特別国家公務員とは言いつつもその実態がただの嘱託の個人事業主なあたり日本の役所のブラックさを思い知らされる。
「鈴木先生お久しぶりです、父の相続の際はお世話になりました」
「いえいえ、こちらこそお父様にはお世話になっておりましたから―──ええと蛇谷さん、今お電話宜しいですか?」
「はい、大丈夫ですよ、来年の確定申告のことですか?」
そう聞くと鈴木先生は「そうです」と言い、話を続けた。
「すみません、私も退魔師の業界には疎くてですね……ええと先月現れた鬼神を倒したのは蛇谷さんで間違いないんですよね」
「ええ、そうです」
「その際に妖結晶と、あと妖魔由来の素材を手に入れられましたよね」
鬼神を倒して得たのは鬼神の妖結晶と鬼神の角の2つだけだったので、「そうです」と鈴木先生に答えた。
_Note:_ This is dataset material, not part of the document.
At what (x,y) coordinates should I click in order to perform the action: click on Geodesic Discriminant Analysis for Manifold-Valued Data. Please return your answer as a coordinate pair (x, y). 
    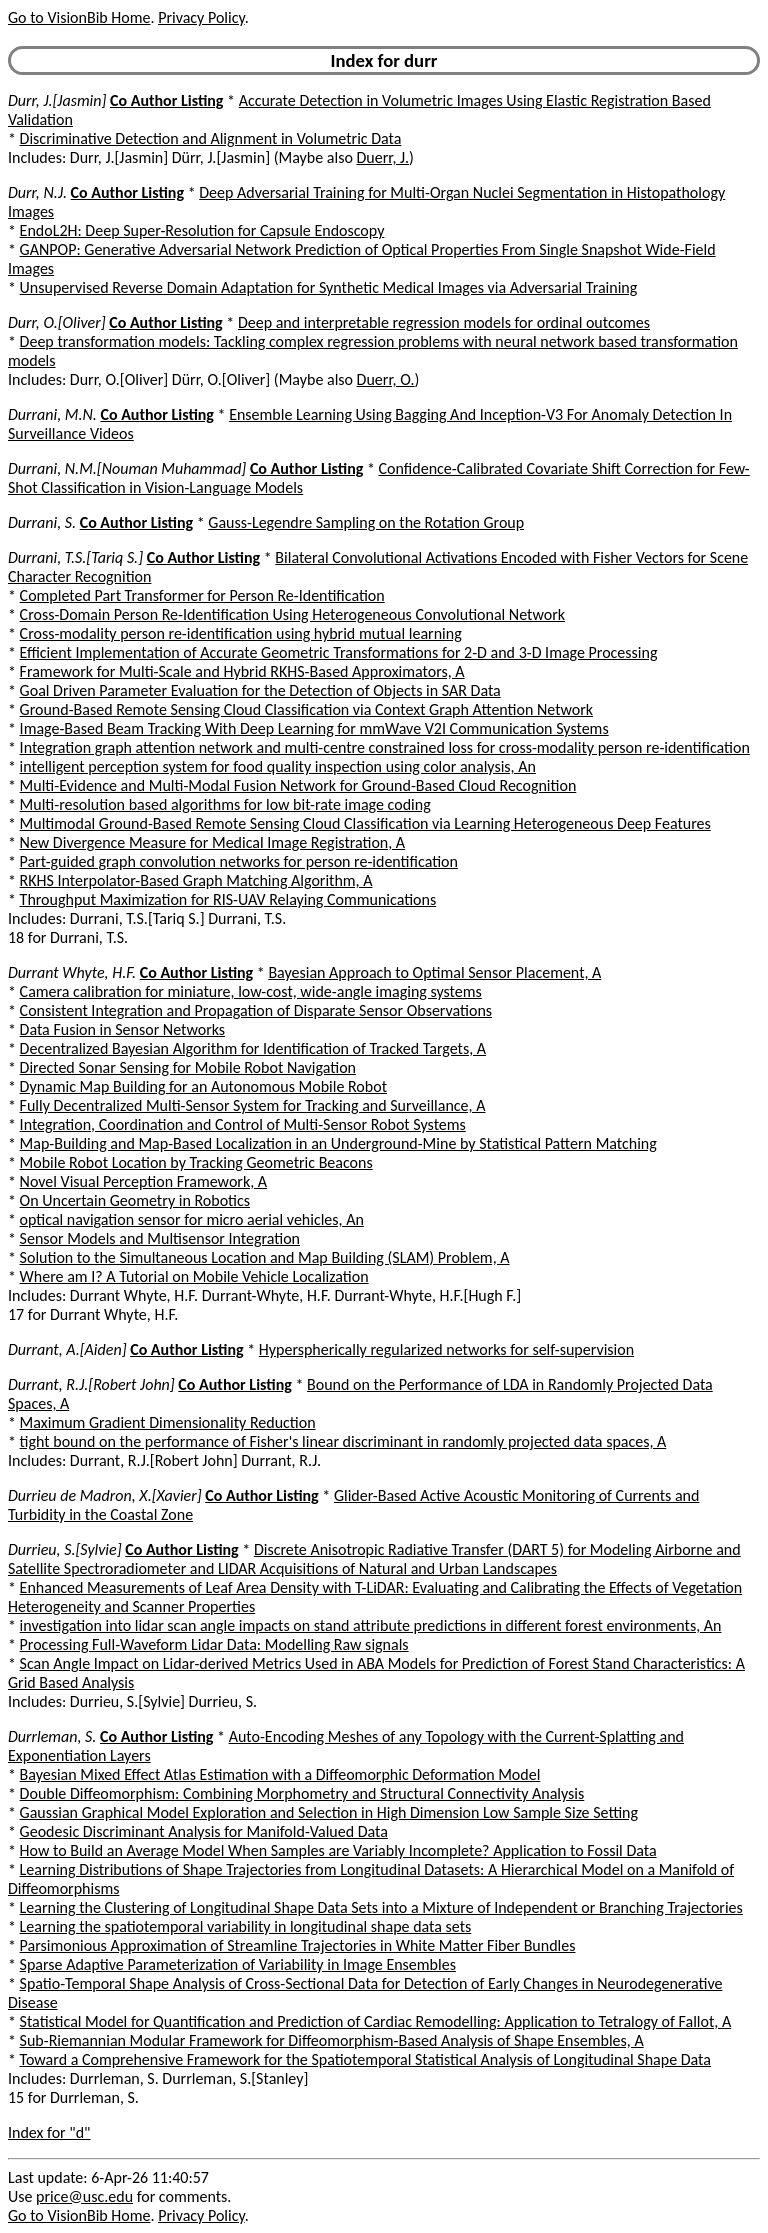
    Looking at the image, I should click on (204, 1831).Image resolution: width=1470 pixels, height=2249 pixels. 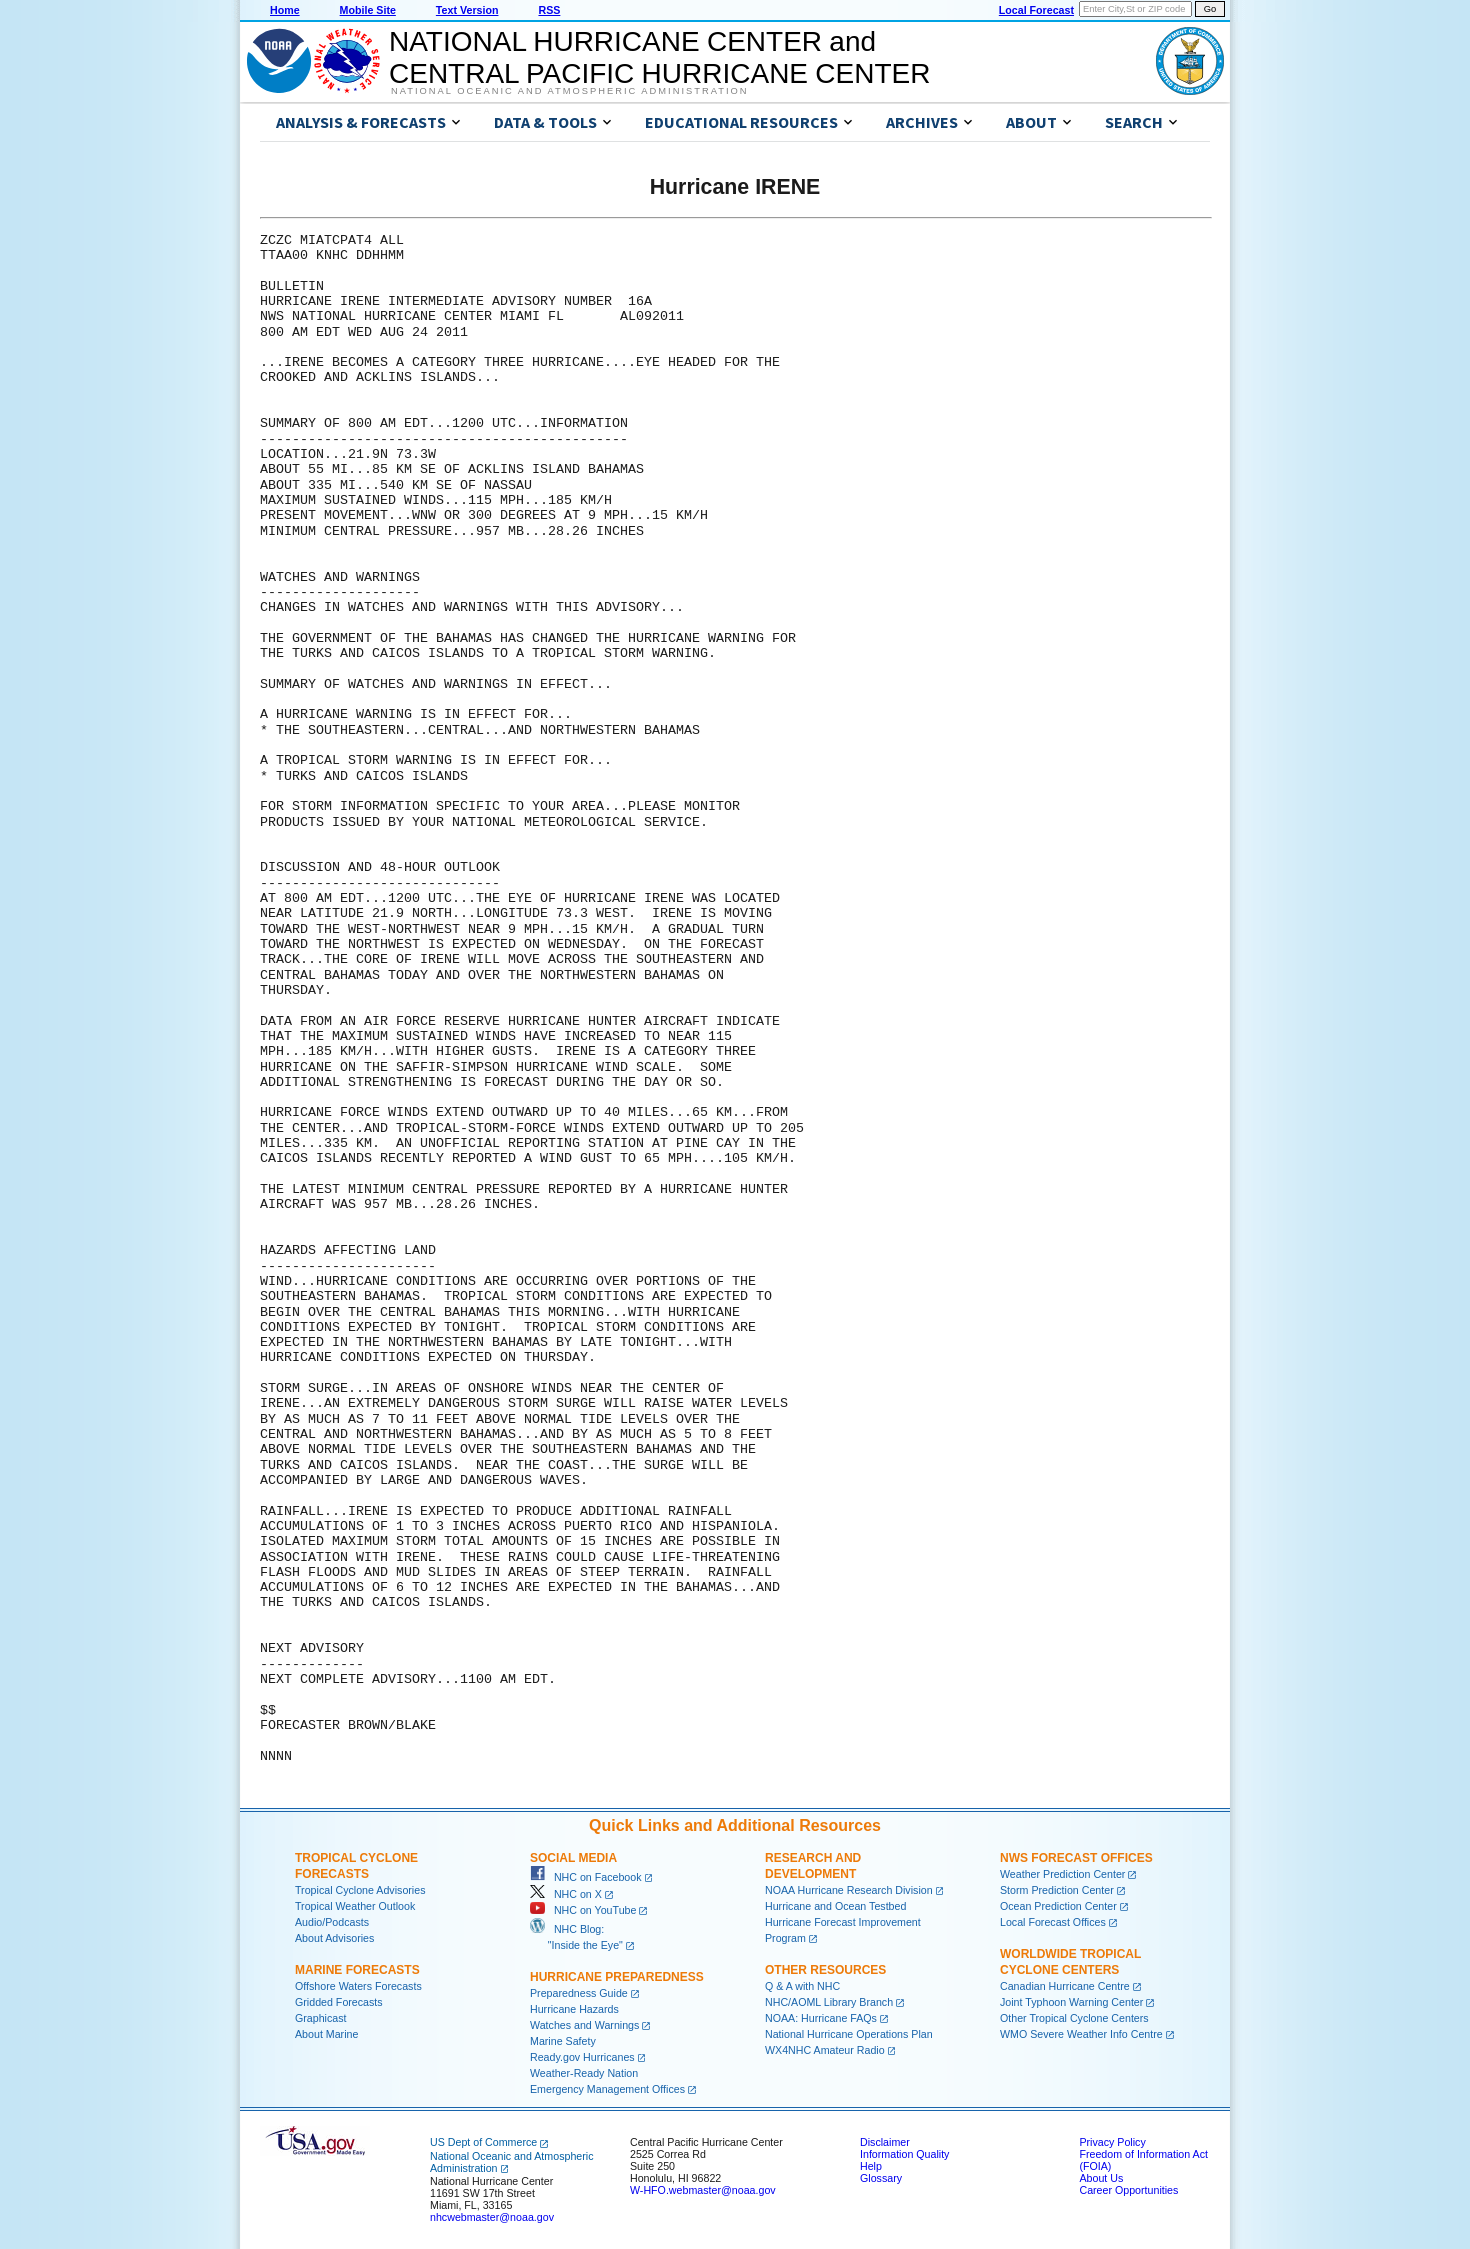 I want to click on About Us, so click(x=1101, y=2178).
私が妖結晶と角を手に入れたのが何か問題になるようなことだっただろうか?
(でも妖結晶とか妖魔由来の素材とかって非課税だったはずだけど……)
日々手に入れては霊符に加工していた妖結晶(今はもうしていないが)に一々課税されてしまっては退魔師としてはたまったものではない。
「蛇谷さん、落ち着いて聞いてくださいね」
「はい」
「去年から税制が変わりまして、大型以上の妖魔から得られた妖結晶や素材に関しては税金がかかるようになったんですよ」
「……え?」
「ですので、今のうちに妖結晶と鬼神の角の鑑定を取っておいて欲しいんです、たぶんかなり高額になると思いますので、納税資金の確保も必要になってくるかと思います」
徐々に自分の現実を理解してくると、スマホを持つ手が震えてきた。鬼神の角はもう霊具に加工済みだし、妖結晶に関しても霊具製造の報酬として鉄斎に受け渡し済みだ。
(あ、確か鉄仁が鑑定書は桐箱の中に入ってるって言ってたっけ?)
「蛇谷さん、大丈夫ですか?」
「え、ええ、大丈夫です。鬼神の角と妖結晶の鑑定ですよねわかりました、どこかに依頼しておきます」
「よろしくお願いします」
「ちなみに、鑑定金額ってそのまま私の収入として計上される感じですかね」
「そうですね、鬼神を倒したのが先月ですので、今年の所得に鑑定額がそのまま乗っかるような感じになります」
その後、軽い社交辞令だけ済まして、後日また連絡するということを伝えてから鈴木先生との通話を切った。
「まあ、取り敢えず鑑定書だけ確認するか」
つい先程仕舞ったばかりの紙袋を取り出し、その中に入ってる桐箱を引っ張り出して蓋を開ける。
鉄仁氏の目の前で検分させてもらった『琴天都の剣』と、その側には封筒が入っていた。
封筒を開き中を見ると小綺麗な和紙が2枚入っており、それぞれ鬼神の妖結晶と角の鑑定額が記載されている、また鍛治川家の署名と印鑑も押されていた。
「鬼神の角が1億5千万円で、妖結晶が5千万円……合わせて2億円か……」
累進課税だと、この収入なら半分くらいは税金で持っていかれるはずなので、私は来年の3月までに約1億円を納税しなければいけない。